Uncertainty-Resilient Multimodal Learning via Consistency-Guided Cross-Modal Transfer
Hyo-Jeong Jang
TL;DR
This work addresses the challenge of uncertainty in real-world multimodal learning for brain–computer interfaces and human–computer interaction by proposing consistency-guided cross-modal transfer. It combines uncertainty-aware cross-modal knowledge distillation with a prototype-based similarity module and a Dirichlet-based uncertainty estimate, and a joint cross-modal active learning framework that leverages EEG and facial cues to guide sample annotation. Empirical results on MAHNOB-HCI show improved stability, discriminative power, and robustness to noisy or incomplete supervision for both discrete and continuous emotion tasks, along with qualitative latent-space analyses confirming preserved cross-modal structure under challenging conditions. The approach offers a practical, scalable path toward reliable, adaptive multimodal systems for BCI/HCI applications.
Abstract
Multimodal learning systems often face substantial uncertainty due to noisy data, low-quality labels, and heterogeneous modality characteristics. These issues become especially critical in human-computer interaction settings, where data quality, semantic reliability, and annotation consistency vary across users and recording conditions. This thesis tackles these challenges by exploring uncertainty-resilient multimodal learning through consistency-guided cross-modal transfer.
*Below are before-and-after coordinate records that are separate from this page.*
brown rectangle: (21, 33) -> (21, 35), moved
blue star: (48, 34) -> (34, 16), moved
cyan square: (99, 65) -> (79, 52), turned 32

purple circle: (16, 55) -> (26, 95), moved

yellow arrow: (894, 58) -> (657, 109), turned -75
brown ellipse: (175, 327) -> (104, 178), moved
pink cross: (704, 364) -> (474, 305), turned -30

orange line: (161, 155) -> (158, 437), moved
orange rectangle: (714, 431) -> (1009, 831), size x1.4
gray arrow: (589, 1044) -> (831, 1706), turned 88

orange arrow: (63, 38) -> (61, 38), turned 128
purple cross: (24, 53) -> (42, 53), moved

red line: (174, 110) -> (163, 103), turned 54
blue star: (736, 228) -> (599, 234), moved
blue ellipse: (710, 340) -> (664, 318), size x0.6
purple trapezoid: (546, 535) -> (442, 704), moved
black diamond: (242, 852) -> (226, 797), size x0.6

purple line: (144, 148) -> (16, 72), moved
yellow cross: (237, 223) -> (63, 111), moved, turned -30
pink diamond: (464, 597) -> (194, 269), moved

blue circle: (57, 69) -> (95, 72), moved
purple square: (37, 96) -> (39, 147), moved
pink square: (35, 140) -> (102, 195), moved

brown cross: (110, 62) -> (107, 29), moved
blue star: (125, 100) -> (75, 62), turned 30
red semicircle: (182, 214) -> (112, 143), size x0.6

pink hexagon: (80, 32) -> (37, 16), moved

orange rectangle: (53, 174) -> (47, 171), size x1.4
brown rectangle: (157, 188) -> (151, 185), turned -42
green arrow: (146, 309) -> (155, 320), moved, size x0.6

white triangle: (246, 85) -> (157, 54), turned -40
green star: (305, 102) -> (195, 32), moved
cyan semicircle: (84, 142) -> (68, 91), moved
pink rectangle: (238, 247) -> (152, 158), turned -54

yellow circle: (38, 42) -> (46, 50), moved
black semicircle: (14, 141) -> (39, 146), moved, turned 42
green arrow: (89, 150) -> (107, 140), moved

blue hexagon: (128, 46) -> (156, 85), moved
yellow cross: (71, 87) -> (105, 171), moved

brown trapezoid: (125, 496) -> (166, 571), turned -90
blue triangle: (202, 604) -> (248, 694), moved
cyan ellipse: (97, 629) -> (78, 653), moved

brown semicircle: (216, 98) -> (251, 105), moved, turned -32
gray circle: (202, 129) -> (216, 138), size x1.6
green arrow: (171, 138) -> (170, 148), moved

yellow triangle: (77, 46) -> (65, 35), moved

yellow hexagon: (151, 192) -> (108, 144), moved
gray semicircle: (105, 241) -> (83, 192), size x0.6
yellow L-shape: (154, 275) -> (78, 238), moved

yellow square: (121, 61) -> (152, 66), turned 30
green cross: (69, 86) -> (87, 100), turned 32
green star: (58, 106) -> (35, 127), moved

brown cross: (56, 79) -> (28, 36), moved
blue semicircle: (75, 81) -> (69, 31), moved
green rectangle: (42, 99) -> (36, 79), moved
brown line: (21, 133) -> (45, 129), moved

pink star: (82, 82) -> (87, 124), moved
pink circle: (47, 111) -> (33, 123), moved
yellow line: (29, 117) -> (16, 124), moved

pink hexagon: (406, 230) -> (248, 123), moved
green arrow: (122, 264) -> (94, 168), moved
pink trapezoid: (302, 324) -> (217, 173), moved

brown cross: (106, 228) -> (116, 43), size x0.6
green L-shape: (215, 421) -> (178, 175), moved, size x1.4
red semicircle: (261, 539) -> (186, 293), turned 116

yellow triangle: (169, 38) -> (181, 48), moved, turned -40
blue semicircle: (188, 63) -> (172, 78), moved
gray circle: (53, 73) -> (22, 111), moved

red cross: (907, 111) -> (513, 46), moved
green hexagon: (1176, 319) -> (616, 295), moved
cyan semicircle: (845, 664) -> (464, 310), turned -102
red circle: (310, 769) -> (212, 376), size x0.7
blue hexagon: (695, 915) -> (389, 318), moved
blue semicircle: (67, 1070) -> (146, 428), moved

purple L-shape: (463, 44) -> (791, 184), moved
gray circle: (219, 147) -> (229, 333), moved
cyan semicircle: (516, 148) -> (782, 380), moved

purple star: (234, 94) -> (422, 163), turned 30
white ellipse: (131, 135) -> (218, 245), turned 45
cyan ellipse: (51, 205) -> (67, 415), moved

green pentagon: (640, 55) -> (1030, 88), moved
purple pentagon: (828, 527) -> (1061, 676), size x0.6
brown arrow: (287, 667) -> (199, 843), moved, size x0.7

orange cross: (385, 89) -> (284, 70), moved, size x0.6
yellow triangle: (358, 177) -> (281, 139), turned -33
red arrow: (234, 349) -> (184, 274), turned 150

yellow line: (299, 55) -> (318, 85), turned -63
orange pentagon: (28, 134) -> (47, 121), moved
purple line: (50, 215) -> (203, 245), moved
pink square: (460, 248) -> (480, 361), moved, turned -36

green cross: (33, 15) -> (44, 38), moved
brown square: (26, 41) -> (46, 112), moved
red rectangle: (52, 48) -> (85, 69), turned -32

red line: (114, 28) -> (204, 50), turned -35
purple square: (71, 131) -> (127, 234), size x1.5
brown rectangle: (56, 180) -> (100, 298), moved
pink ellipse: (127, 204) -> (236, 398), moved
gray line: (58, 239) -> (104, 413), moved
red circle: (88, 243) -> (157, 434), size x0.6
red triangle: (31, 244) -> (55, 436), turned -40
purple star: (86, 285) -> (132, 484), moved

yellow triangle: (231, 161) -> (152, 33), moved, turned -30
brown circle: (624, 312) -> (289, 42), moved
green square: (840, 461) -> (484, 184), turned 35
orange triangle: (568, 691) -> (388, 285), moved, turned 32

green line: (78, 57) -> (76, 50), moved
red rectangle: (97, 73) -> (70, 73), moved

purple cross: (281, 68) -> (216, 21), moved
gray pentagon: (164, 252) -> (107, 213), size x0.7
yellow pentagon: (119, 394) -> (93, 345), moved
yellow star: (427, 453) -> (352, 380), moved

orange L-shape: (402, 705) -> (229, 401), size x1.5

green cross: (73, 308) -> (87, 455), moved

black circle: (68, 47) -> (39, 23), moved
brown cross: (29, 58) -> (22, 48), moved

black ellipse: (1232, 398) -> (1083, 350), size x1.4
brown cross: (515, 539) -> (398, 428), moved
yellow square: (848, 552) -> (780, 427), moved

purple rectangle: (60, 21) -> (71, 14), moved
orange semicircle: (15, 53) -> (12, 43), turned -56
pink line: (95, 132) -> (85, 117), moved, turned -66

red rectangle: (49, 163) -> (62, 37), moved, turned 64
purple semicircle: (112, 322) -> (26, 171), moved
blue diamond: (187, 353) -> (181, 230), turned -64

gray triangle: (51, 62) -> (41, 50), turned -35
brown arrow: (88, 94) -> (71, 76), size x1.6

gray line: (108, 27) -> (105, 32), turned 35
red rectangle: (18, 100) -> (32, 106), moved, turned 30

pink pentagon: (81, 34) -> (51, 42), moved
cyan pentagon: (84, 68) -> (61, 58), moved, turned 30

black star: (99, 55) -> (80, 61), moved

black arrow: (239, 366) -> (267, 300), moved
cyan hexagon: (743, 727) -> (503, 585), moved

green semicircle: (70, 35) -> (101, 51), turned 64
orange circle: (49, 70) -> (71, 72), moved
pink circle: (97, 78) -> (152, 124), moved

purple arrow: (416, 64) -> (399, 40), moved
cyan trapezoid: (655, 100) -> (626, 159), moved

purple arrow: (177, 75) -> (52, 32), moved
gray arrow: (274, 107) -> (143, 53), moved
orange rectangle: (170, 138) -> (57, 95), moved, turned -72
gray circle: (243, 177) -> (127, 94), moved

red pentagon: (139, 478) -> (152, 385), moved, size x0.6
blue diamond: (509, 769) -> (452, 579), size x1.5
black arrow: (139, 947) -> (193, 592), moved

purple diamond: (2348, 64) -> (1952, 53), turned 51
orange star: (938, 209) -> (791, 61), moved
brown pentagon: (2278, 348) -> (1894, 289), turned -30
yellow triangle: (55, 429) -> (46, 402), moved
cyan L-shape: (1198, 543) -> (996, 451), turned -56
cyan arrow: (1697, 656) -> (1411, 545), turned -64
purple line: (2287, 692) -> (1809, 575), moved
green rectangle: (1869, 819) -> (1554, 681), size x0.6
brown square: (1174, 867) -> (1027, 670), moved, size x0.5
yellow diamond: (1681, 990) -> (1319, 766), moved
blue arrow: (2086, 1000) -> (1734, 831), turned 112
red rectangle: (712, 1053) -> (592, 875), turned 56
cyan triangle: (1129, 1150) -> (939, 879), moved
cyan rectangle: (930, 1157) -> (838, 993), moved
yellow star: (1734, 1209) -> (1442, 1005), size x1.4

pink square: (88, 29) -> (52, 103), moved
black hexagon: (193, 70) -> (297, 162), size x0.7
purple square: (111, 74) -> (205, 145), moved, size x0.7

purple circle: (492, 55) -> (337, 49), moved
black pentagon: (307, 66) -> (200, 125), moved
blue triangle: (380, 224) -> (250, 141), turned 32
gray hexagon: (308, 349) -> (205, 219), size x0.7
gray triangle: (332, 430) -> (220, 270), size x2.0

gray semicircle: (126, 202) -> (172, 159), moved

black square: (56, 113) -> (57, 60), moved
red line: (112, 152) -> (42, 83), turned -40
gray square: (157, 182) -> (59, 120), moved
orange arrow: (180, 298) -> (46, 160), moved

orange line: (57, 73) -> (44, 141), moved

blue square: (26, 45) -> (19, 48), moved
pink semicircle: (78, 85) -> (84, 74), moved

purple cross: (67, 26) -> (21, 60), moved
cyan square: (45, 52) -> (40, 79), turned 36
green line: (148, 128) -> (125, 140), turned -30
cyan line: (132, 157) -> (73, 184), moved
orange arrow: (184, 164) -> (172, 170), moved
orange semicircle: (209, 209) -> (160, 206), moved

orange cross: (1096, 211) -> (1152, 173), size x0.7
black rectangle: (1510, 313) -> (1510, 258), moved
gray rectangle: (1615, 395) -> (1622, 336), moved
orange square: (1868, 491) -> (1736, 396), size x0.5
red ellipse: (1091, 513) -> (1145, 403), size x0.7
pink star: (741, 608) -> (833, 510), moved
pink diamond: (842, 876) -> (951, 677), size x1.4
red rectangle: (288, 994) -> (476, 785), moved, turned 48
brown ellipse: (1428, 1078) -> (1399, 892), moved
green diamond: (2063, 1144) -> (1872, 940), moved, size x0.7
The central idea is to use cross-modal semantic consistency as a basis for robust representation learning. By projecting heterogeneous modalities into a shared latent space, the proposed framework mitigates modality gaps and uncovers structural relations that support uncertainty estimation and stable feature learning. Building on this foundation, the thesis investigates strategies to enhance semantic robustness, improve data efficiency, and reduce the impact of noise and imperfect supervision without relying on large, high-quality annotations. Experiments on multimodal affect-recognition benchmarks demonstrate that consistency-guided cross-modal transfer significantly improves model stability, discriminative ability, and robustness to noisy or incomplete supervision. Latent space analyses further show that the framework captures reliable cross-modal structure even under challenging conditions. Overall, this thesis offers a unified perspective on resilient multimodal learning by integrating uncertainty modeling, semantic alignment, and data-efficient supervision, providing practical insights for developing reliable and adaptive brain-computer interface systems.